▶ **WHAT YOU WILL DO**: Reply solely with the number of lines, in the records underneath, that include the word "mars".

** Opening DATASET block **

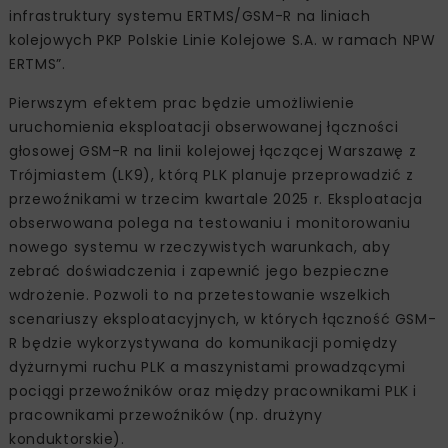
infrastruktury systemu ERTMS/GSM-R na liniach
kolejowych PKP Polskie Linie Kolejowe S.A. w ramach NPW
ERTMS”.
Pierwszym efektem prac będzie umożliwienie
uruchomienia eksploatacji obserwowanej łączności
głosowej GSM-R na linii kolejowej łączącej Warszawę z
Trójmiastem (LK9), którą PLK planuje przeprowadzić z
przewoźnikami w trzecim kwartale 2025 r. Eksploatacja
obserwowana polega na testowaniu i monitorowaniu
nowego systemu w rzeczywistych warunkach, aby
zebrać doświadczenia i zapewnić jego bezpieczne
wdrożenie. Pozwoli to na przetestowanie wszelkich
scenariuszy eksploatacyjnych, w których łączność GSM-
R będzie wykorzystywana do komunikacji pomiędzy
dyżurnymi ruchu PLK a maszynistami prowadzącymi
pociągi przewoźników oraz między pracownikami PLK i
pracownikami przewoźników (np. drużyny
konduktorskie).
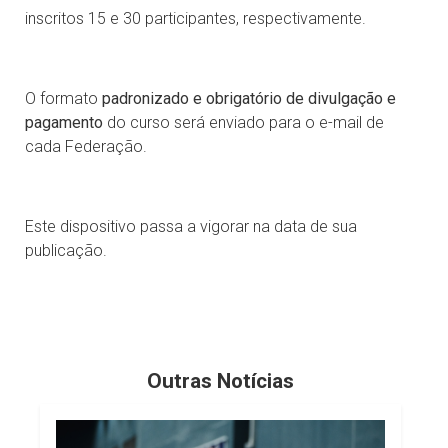
inscritos 15 e 30 participantes, respectivamente.
O formato
padronizado e obrigatório de divulgação e
pagamento
do curso será enviado para o e-mail de
cada Federação.
Este dispositivo passa a vigorar na data de sua
publicação.
Outras Notícias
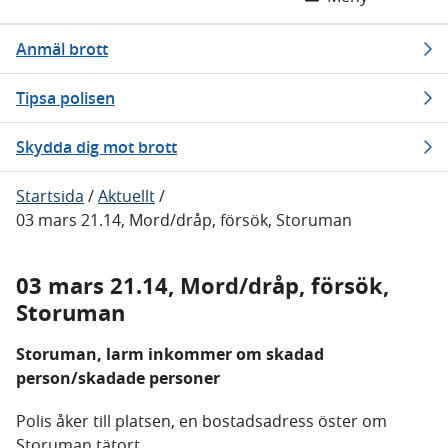
Anmäl brott
Tipsa polisen
Skydda dig mot brott
Startsida
/
Aktuellt
/
03 mars 21.14, Mord/dråp, försök, Storuman
03 mars 21.14, Mord/dråp, försök,
Storuman
Storuman, larm inkommer om skadad
person/skadade personer
Polis åker till platsen, en bostadsadress öster om
Storuman tätort.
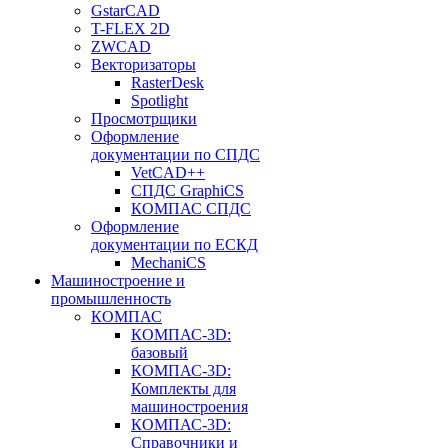
GstarCAD
T-FLEX 2D
ZWCAD
Векторизаторы
RasterDesk
Spotlight
Просмотрщики
Оформление
документации по СПДС
VetCAD++
СПДС GraphiCS
КОМПАС СПДС
Оформление
документации по ЕСКД
MechaniCS
Машиностроение и
промышленность
КОМПАС
КОМПАС-3D:
базовый
КОМПАС-3D:
Комплекты для
машиностроения
КОМПАС-3D:
Справочники и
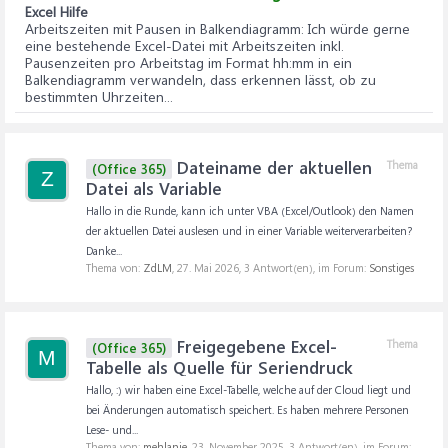
Excel Hilfe
Arbeitszeiten mit Pausen in Balkendiagramm
: Ich würde gerne
eine bestehende Excel-Datei mit Arbeitszeiten inkl.
Pausenzeiten pro Arbeitstag im Format hh:mm in ein
Balkendiagramm verwandeln, dass erkennen lässt, ob zu
bestimmten Uhrzeiten...
Dateiname der aktuellen
Thema
(Office 365)
Z
Datei als Variable
Hallo in die Runde, kann ich unter VBA (Excel/Outlook) den Namen
der aktuellen Datei auslesen und in einer Variable weiterverarbeiten?
Danke...
Thema von:
ZdLM
,
27. Mai 2026
, 3 Antwort(en), im Forum:
Sonstiges
Freigegebene Excel-
Thema
(Office 365)
M
Tabelle als Quelle für Seriendruck
Hallo, :) wir haben eine Excel-Tabelle, welche auf der Cloud liegt und
bei Änderungen automatisch speichert. Es haben mehrere Personen
Lese- und...
Thema von:
mehlanie
,
23. November 2025
, 3 Antwort(en), im Forum:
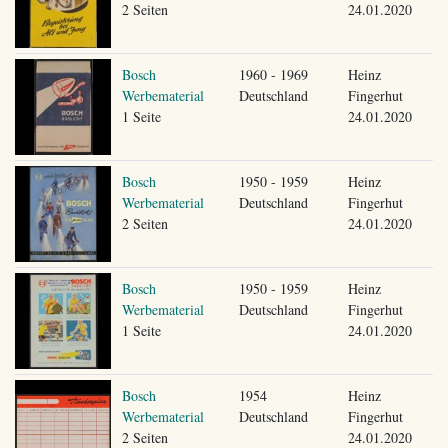
2 Seiten
24.01.2020
Bosch
1960 - 1969
Heinz
Werbematerial
Deutschland
Fingerhut
1 Seite
24.01.2020
Bosch
1950 - 1959
Heinz
Werbematerial
Deutschland
Fingerhut
2 Seiten
24.01.2020
Bosch
1950 - 1959
Heinz
Werbematerial
Deutschland
Fingerhut
1 Seite
24.01.2020
Bosch
1954
Heinz
Werbematerial
Deutschland
Fingerhut
2 Seiten
24.01.2020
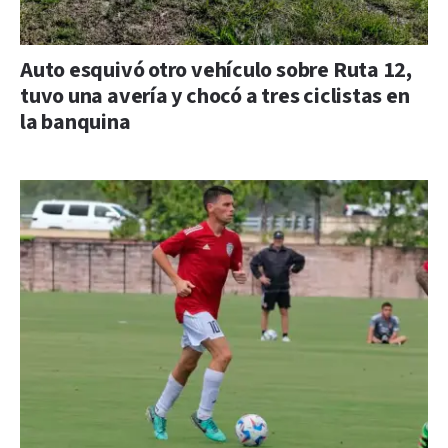
Auto esquivó otro vehículo sobre Ruta 12,
tuvo una avería y chocó a tres ciclistas en
la banquina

** Closing DATASET block **

▶ **WRITTEN RESPONSE**: 2